How to be protected from Bruteforce

Here are some steps that can help protect against brute force attacks:

  1. Make sure to use strong and unique passwords for all of your accounts. This makes it more difficult for an attacker to guess your password and gain access to your account.

  2. Two-factor authentication (2FA) adds an extra layer of security to your accounts by requiring a second factor of authentication in addition to your password.

  3. Limit the number of login attempts that can be made to your accounts to prevent brute force attacks. After a certain number of failed login attempts, the account should be temporarily locked.

  4. Consider using a secure authentication method, such as public-key authentication, to access your accounts. This makes it more difficult for an attacker to gain access to your account.

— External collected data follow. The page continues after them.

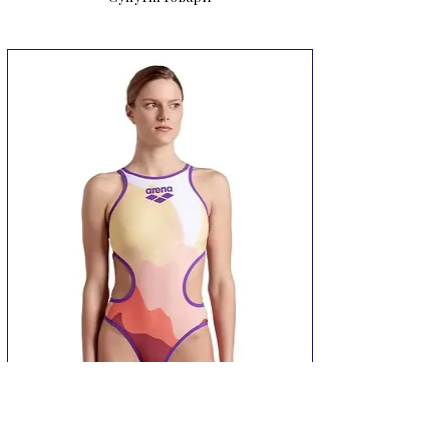
волосся 

Догляд: 

 Після використання промити в 
прісній холодній воді та висушити 
перед зберіганням 

 Необхідно уникати гострих 
об'єктів та тривалої дії сонячних 
променів 

 Застосування спеціального тальку 
сприяє збереженню силікону у 
високій якості на довгі роки.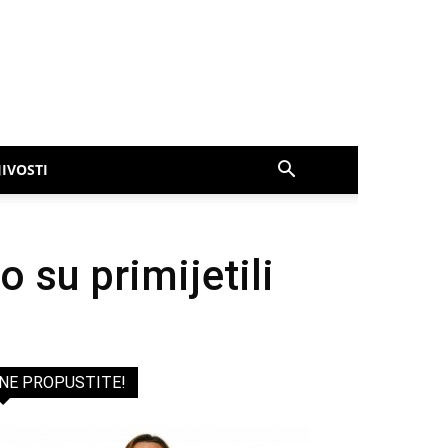
IVOSTI
o su primijetili
NE PROPUSTITE!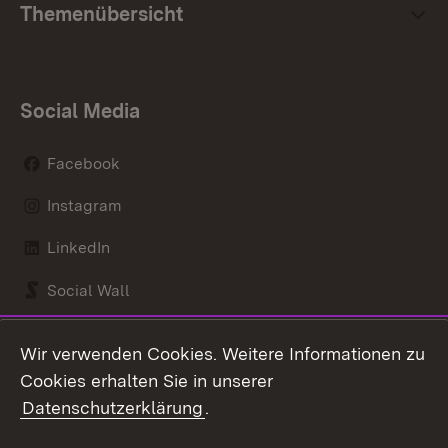
Themenübersicht
Social Media
Facebook
Instagram
LinkedIn
Social Wall
Youtube
Wir verwenden Cookies. Weitere Informationen zu
Cookies erhalten Sie in unserer
Zum 
Datenschutzerklärung
.
Kontakt
Datenschutz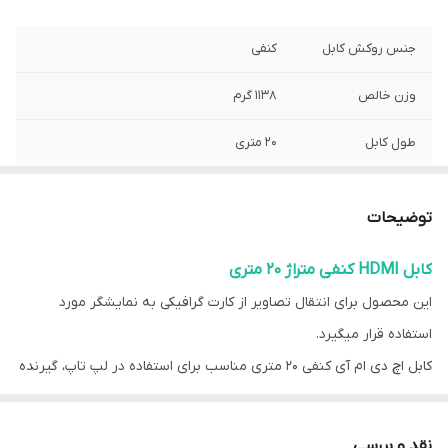
جنس روکش کابل
کنفی
وزن خالص
۱۱۳۸ گرم
طول کابل
20 متری
کاربرد
انتقال تصاویر از پخش کننده به نمایشگر
توضیحات
کابل HDMI کنفی متراژ ۲۰ متری
این محصول برای انتقال تصاویر از کارت گرافیکی به نمایشگر مورد
استفاده قرار میگیرد.
کابل اچ دی ام آی کنفی ۲۰ متری مناسب برای استفاده در لپ تاپ، گیرنده
دیجیتال، نمایشگر و هر وسیله ای که از رابط HDMI بهره می برد مناسب
است،
نقد و بررسی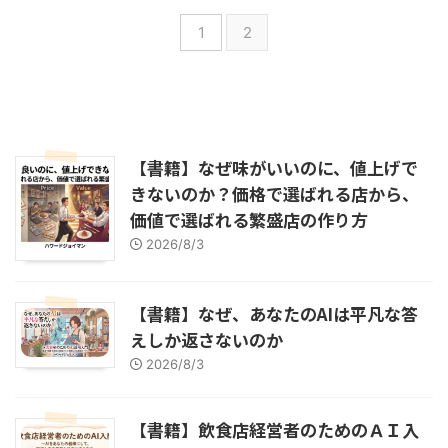
1
2
【書籍】なぜ味がいいのに、値上げで
きないのか？価格で選ばれる店から、
価値で選ばれる繁盛店の作り方
2026/8/3
【書籍】なぜ、あなたのAIは平凡な答
えしか返さないのか
2026/8/3
【書籍】飲食店経営者のためのＡＩ入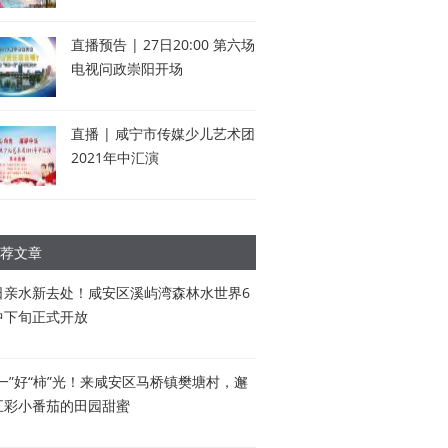
直播预告 | 27日20:00 第六场
电视问政崇阳开场
直播 | 咸宁市传媒少儿艺术团
2021年中汇演
荐文章
日亲水新去处！咸安区溪屿湾森林水世界6
中下旬正式开放
五一”好“柿”光！来咸安区马桥镇樊塘村，邂
五彩小番茄的田园甜蜜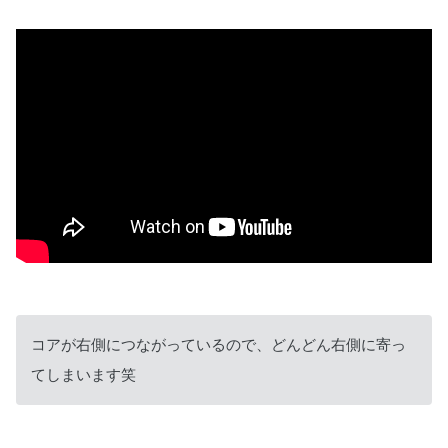
コアが右側につながっているので、どんどん右側に寄っ
てしまいます笑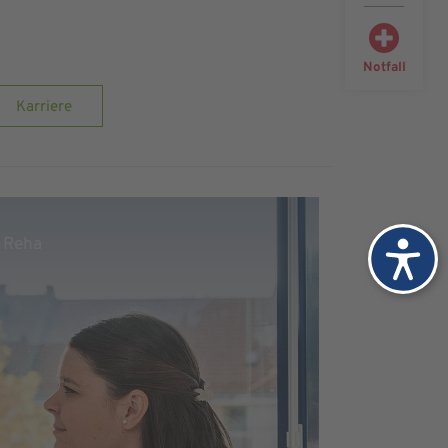
Notfall
Karriere
Reha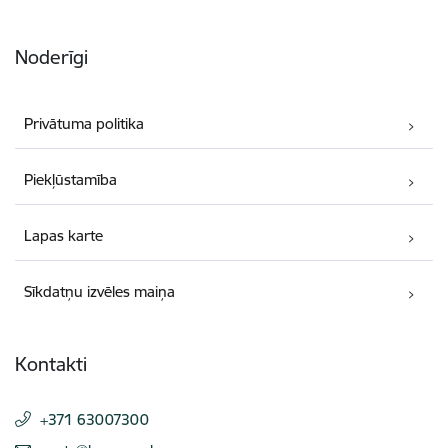
Noderīgi
Privātuma politika
Piekļūstamība
Lapas karte
Sīkdatņu izvēles maiņa
Kontakti
+371 63007300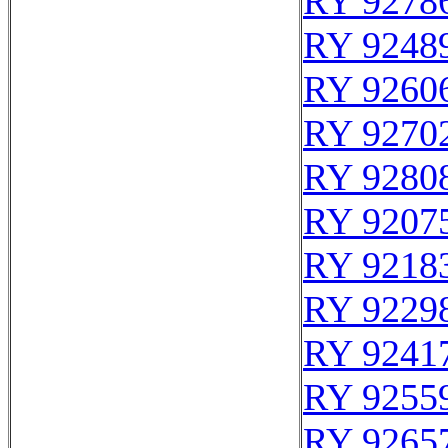
RY 9278
RY 9248
RY 9260
RY 9270
RY 9280
RY 9207
RY 9218
RY 9229
RY 9241
RY 9255
RY 9265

  5. Keep your software and systems up-to-date to ensure that they are protected against the latest security vulnerabilities.

  6. Regularly monitor your systems and networks for any signs of a brute force attack. This includes monitoring log files, network traffic, and system resource usage.

  7. A web application firewall (WAF) can help protect against brute force attacks by monitoring incoming traffic and blocking malicious requests.

  8. Intrusion detection and prevention systems (ID/IPS) can help detect and prevent brute force attacks by monitoring network traffic and identifying patterns of malicious behavior.

Mitigations Bruteforce vulnerability

There are several mitigation methods that can be used to protect against Bruteforce:

  1. Implementing strong password policies: Requiring the use of complex, unique passwords can make it more difficult for an attacker to successfully launch a brute force attack.

  2. Enabling two-factor authentication: Two-factor authentication can make it more difficult for an attacker to gain access, even if they have the correct login credentials.

  3. Limiting login attempts: Implementing a limit on the number of login attempts that can be made before an account is locked or an IP is blocked can make it more difficult for an attacker to launch a brute force attack.

  4. Using intrusion detection systems: Intrusion detection systems can detect and alert on the signs of a brute force attack, which can help to quickly identify and respond to an attack.

  5. Keeping software updated: Keeping software up-to-date can help to ensure that known vulnerabilities are patched and that the latest security measures are in place.

  6. Using firewalls: Firewalls can be used to block IP addresses that are attempting to launch a brute force attack.

  7. Using security tools: There are several security tools that can help to detect and defend against brute force attacks, such as intrusion detection and prevention systems (IDPS), and security information and event management (SIEM) systems.

  8. Using CAPTCHA: Implementing CAPTCHA can prevent bots from launching a brute force attack, by requiring human intervention

Conclusion

Brute force is a method of breaking into a password-protected system or network by trying all possible combinations of characters, words, or phrases until the correct one is found. This method is commonly used by attackers to gain unauthorized access to systems and networks, and can also be used to crack encryption. It can be a slow process but with the advancement of technology and powerful hardware, it can be done in a faster way. To protect against brute force attacks, it’s important to use strong passwords, limit login attempts, and use intrusion detection systems, firewalls and security tools.